If Jenkins’ answer could be construed to deny specified items he did not do so in intelligible detail. Solar v. Petersson, 481 S.W.2d 212 (Tex.Civ.App.—Houston [14th Dist.] 1972, no writ). Jenkins did not state in his denial what payments, credits or offsets had not been given or how Exchange’s pleading fails to correctly state the account. His general allegations denying that “all just and lawful offsets, . have been credited” and denying “that said Exhibit totally and accurately reflects the status of the account” were, therefore, not sufficient in specificity.
Jenkins admits that plaintiff’s first amended petition and plaintiff’s original petition are basically the same and claims entitlement to having his denial to the latter serve also as a denial to the former. We do not agree they are the same, but it would still be ineffective in destroying the probative effect of Exchange’s pleading.
We deny Jenkins’ point of error no. two claiming the affidavit attached to Exchange’s first amended petition to be a photocopy of the affidavit attached to Exchange’s original petition. The affidavit in protest, like the original petition affidavit, is dated May 19,1975 and appears to be the same identical affidavit attached to Exchange’s original petition but an examination of the two jurats reveals distinct differences in the writing and notary’s signatures.

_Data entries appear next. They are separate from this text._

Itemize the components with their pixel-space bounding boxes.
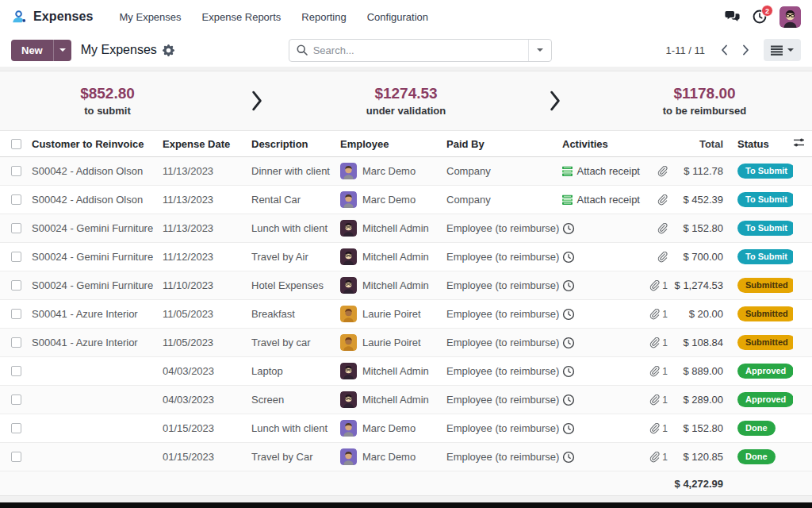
- row-checkbox[interactable]: [11, 452, 21, 462]
- paperclip-icon[interactable]: [649, 394, 660, 406]
- stat-to-submit[interactable]: $852.80 to submit: [22, 85, 193, 117]
- paperclip-icon[interactable]: [649, 423, 660, 434]
- search-input[interactable]: [313, 44, 528, 56]
- table-row[interactable]: S00041 - Azure Interior11/05/2023Travel …: [0, 329, 812, 357]
- activity-clock-icon[interactable]: [562, 222, 575, 235]
- total-cell: $ 112.78: [674, 165, 730, 177]
- status-cell: Submitted: [730, 306, 793, 322]
- activities-cell[interactable]: [562, 279, 646, 292]
- table-row[interactable]: S00024 - Gemini Furniture11/13/2023Lunch…: [0, 214, 812, 243]
- activities-cell[interactable]: [562, 251, 646, 264]
- paperclip-icon[interactable]: [649, 366, 660, 377]
- table-row[interactable]: S00024 - Gemini Furniture11/12/2023Trave…: [0, 243, 812, 271]
- status-cell: Submitted: [730, 278, 793, 294]
- row-checkbox[interactable]: [11, 366, 21, 376]
- activity-clock-icon[interactable]: [562, 337, 575, 349]
- table-row[interactable]: S00042 - Addison Olson11/13/2023Dinner w…: [0, 157, 812, 186]
- activities-cell[interactable]: [562, 222, 646, 235]
- activity-label[interactable]: Attach receipt: [577, 194, 641, 206]
- pager-next-button[interactable]: [737, 41, 754, 59]
- summary-bar: $852.80 to submit $1274.53 under validat…: [0, 71, 812, 131]
- table-row[interactable]: 01/15/2023Lunch with clientMarc DemoEmpl…: [0, 414, 812, 443]
- paperclip-icon[interactable]: [649, 452, 660, 463]
- paperclip-icon[interactable]: [657, 194, 668, 206]
- activity-clock-icon[interactable]: [562, 308, 575, 321]
- row-checkbox[interactable]: [11, 309, 21, 319]
- nav-item-reporting[interactable]: Reporting: [293, 6, 354, 28]
- row-checkbox[interactable]: [11, 423, 21, 433]
- table-row[interactable]: S00041 - Azure Interior11/05/2023Breakfa…: [0, 300, 812, 329]
- activities-button[interactable]: 2: [753, 10, 767, 24]
- expense-date-cell: 11/12/2023: [163, 251, 251, 263]
- column-header-employee[interactable]: Employee: [340, 138, 446, 150]
- app-title[interactable]: Expenses: [33, 10, 94, 24]
- nav-item-my-expenses[interactable]: My Expenses: [111, 6, 190, 28]
- activities-cell[interactable]: [562, 394, 646, 406]
- activity-clock-icon[interactable]: [562, 422, 575, 435]
- table-row[interactable]: 04/03/2023LaptopMitchell AdminEmployee (…: [0, 357, 812, 386]
- column-header-paid-by[interactable]: Paid By: [446, 138, 562, 150]
- column-header-activities[interactable]: Activities: [562, 138, 646, 150]
- paid-by-cell: Employee (to reimburse): [446, 279, 562, 291]
- row-checkbox[interactable]: [11, 223, 21, 233]
- activity-clock-icon[interactable]: [562, 251, 575, 264]
- status-badge: Submitted: [737, 335, 793, 351]
- activities-cell[interactable]: Attach receipt: [562, 194, 646, 206]
- activities-cell[interactable]: [562, 337, 646, 349]
- app-switcher[interactable]: Expenses: [11, 10, 94, 24]
- column-header-description[interactable]: Description: [251, 138, 340, 150]
- total-cell: $ 152.80: [674, 222, 730, 234]
- activity-clock-icon[interactable]: [562, 365, 575, 378]
- paperclip-icon[interactable]: [649, 309, 660, 320]
- activities-cell[interactable]: [562, 308, 646, 321]
- status-badge: To Submit: [737, 164, 793, 179]
- page-title: My Expenses: [81, 43, 157, 57]
- paperclip-icon[interactable]: [657, 166, 668, 177]
- row-checkbox[interactable]: [11, 337, 21, 348]
- row-checkbox[interactable]: [11, 394, 21, 405]
- paperclip-icon[interactable]: [649, 280, 660, 291]
- table-row[interactable]: 04/03/2023ScreenMitchell AdminEmployee (…: [0, 386, 812, 414]
- new-button[interactable]: New: [11, 40, 53, 61]
- column-header-date[interactable]: Expense Date: [163, 138, 251, 150]
- row-checkbox[interactable]: [11, 252, 21, 262]
- activity-clock-icon[interactable]: [562, 451, 575, 464]
- paperclip-icon[interactable]: [657, 223, 668, 234]
- activity-label[interactable]: Attach receipt: [577, 165, 641, 177]
- activities-cell[interactable]: [562, 422, 646, 435]
- stat-to-be-reimbursed[interactable]: $1178.00 to be reimbursed: [619, 85, 790, 117]
- expense-date-cell: 11/13/2023: [163, 165, 251, 177]
- nav-item-configuration[interactable]: Configuration: [358, 6, 437, 28]
- row-checkbox[interactable]: [11, 280, 21, 291]
- nav-item-expense-reports[interactable]: Expense Reports: [193, 6, 290, 28]
- search-dropdown-toggle[interactable]: [528, 40, 551, 61]
- new-dropdown-toggle[interactable]: [53, 40, 71, 61]
- paperclip-icon[interactable]: [649, 337, 660, 348]
- user-menu-button[interactable]: [779, 6, 801, 28]
- table-row[interactable]: S00042 - Addison Olson11/13/2023Rental C…: [0, 186, 812, 214]
- messages-button[interactable]: [725, 10, 740, 23]
- chevron-right-icon: [249, 90, 265, 111]
- optional-columns-toggle[interactable]: [793, 137, 812, 151]
- table-row[interactable]: S00024 - Gemini Furniture11/10/2023Hotel…: [0, 271, 812, 300]
- activities-cell[interactable]: Attach receipt: [562, 165, 646, 177]
- table-row[interactable]: 01/15/2023Travel by CarMarc DemoEmployee…: [0, 443, 812, 471]
- stat-under-validation[interactable]: $1274.53 under validation: [321, 85, 492, 117]
- adjust-columns-icon: [793, 137, 805, 148]
- row-checkbox[interactable]: [11, 166, 21, 176]
- paperclip-icon[interactable]: [657, 252, 668, 263]
- status-badge: Submitted: [737, 278, 793, 294]
- view-switcher-button[interactable]: [764, 39, 801, 61]
- activities-cell[interactable]: [562, 365, 646, 378]
- activities-cell[interactable]: [562, 451, 646, 464]
- column-header-total[interactable]: Total: [674, 138, 730, 150]
- favorites-gear-icon[interactable]: [163, 44, 174, 56]
- column-header-status[interactable]: Status: [730, 138, 793, 150]
- activity-clock-icon[interactable]: [562, 279, 575, 292]
- row-checkbox[interactable]: [11, 194, 21, 205]
- activity-clock-icon[interactable]: [562, 394, 575, 406]
- column-header-customer[interactable]: Customer to Reinvoice: [32, 138, 163, 150]
- select-all-checkbox[interactable]: [11, 139, 21, 149]
- pager-prev-button[interactable]: [716, 41, 733, 59]
- search-box[interactable]: [289, 39, 552, 62]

*170Jenkins’ only objection to the introduction of the amended pleading in evidence was that “[t]he pleadings are of record in the court and it’s not a matter to be marked as an instrument of evidence. The pleadings will speak for themselves as to what is on file. I think I would object to it on that basis as an instrument of evidence. It certainly is part of the Court’s records.” We hold this objection to be too general and vague. South Texas Electric Cooperative, Inc. v. Ermis, 396 S.W.2d 955 (Tex.Civ.App.—Corpus Christi 1965, no writ).
We hold that there was sufficient evidence in the record to support judgment of the trial court. Jenkins admitted that Exchange sold him a general liability insurance policy and that the payroll audit and employee classification was correct. Amount of exposure was proven as well as the rates applicable, as set by the State Board of Insurance (Tex.Ins.Code Ann. art. 1.04 (1963) and required to be charged. Associated Employers Lloyds v. Dillingham, 262 S.W.2d 544 (Tex.Civ.App.—Fort Worth 1953 writ ref’d).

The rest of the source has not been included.